O prefeito de São Paulo, Ricardo Nunes (MDB), em coletiva de imprensa ao lado do governador Tarcísio de Freitas (Republicanos), no Palácio dos Bandeirnates em 16/12/2025. Paulo Guereta/Gesp A Justiça Eleitoral deu 24h para que a Prefeitura de São Paulo retire do ar vídeos publicados no YouTube que, segundo a decisão, são favoráveis a Tarcísio de Freitas (Republicanos) e divulgam obras do Governo de São Paulo com participação do candidato à reeleição.

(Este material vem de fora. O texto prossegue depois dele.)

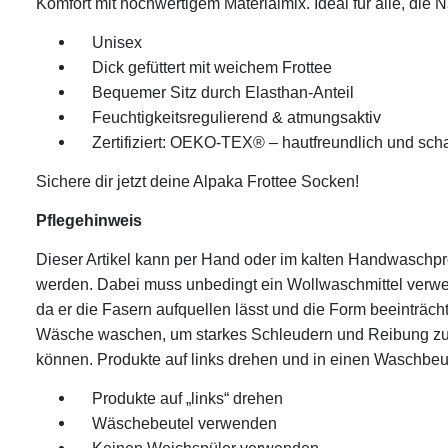
Komfort mit hochwertigem Materialmix. Ideal für alle, die N
Unisex
Dick gefüttert mit weichem Frottee
Bequemer Sitz durch Elasthan-Anteil
Feuchtigkeitsregulierend & atmungsaktiv
Zertifiziert: OEKO-TEX® – hautfreundlich und schad
Sichere dir jetzt deine Alpaka Frottee Socken!
Pflegehinweis
Dieser Artikel kann per Hand oder im kalten Handwasc
werden. Dabei muss unbedingt ein Wollwaschmittel verwe
da er die Fasern aufquellen lässt und die Form beeinträch
Wäsche waschen, um starkes Schleudern und Reibung zu 
können. Produkte auf links drehen und in einen Waschbeu
Produkte auf „links“ drehen
Wäschebeutel verwenden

A decisão liminar também obriga o governo estadual a remover conteúdos de publicidade institucional mantidos em sites e perfis oficiais nas redes sociais durante o período eleitoral. Por se tratar de uma decisão liminar (provisória), ainda cabe recurso. O g1 entrou em contato com o estado e com a gestão Nunes (MDB), mas não obteve retorno até a última atualização desta reportagem.

A liminar foi concedida nesta segunda-feira (31) pelo Tribunal Regional Eleitoral de São Paulo (TRE-SP) em uma representação apresentada por uma coligação formada por PDT, PSB, PT, PCdoB, PV, PSOL e Rede. Caso a decisão não seja cumprida, há multa diária de R$ 10 mil, sem prejuízo de outras medidas coercitivas.

O que diz a decisão Na ação, os autores sustentam que, desde 4 de julho — início das regras mais severas sobre publicidade institucional —, conteúdos sobre obras, programas e serviços do Governo de São Paulo continuaram disponíveis em canais oficiais das administrações estadual e municipal. Entre os materiais questionados estão publicações da Biblioteca Jurídica da Casa Civil, da Agência SP, perfis institucionais no Instagram e Threads e canais oficiais de WhatsApp do governo estadual.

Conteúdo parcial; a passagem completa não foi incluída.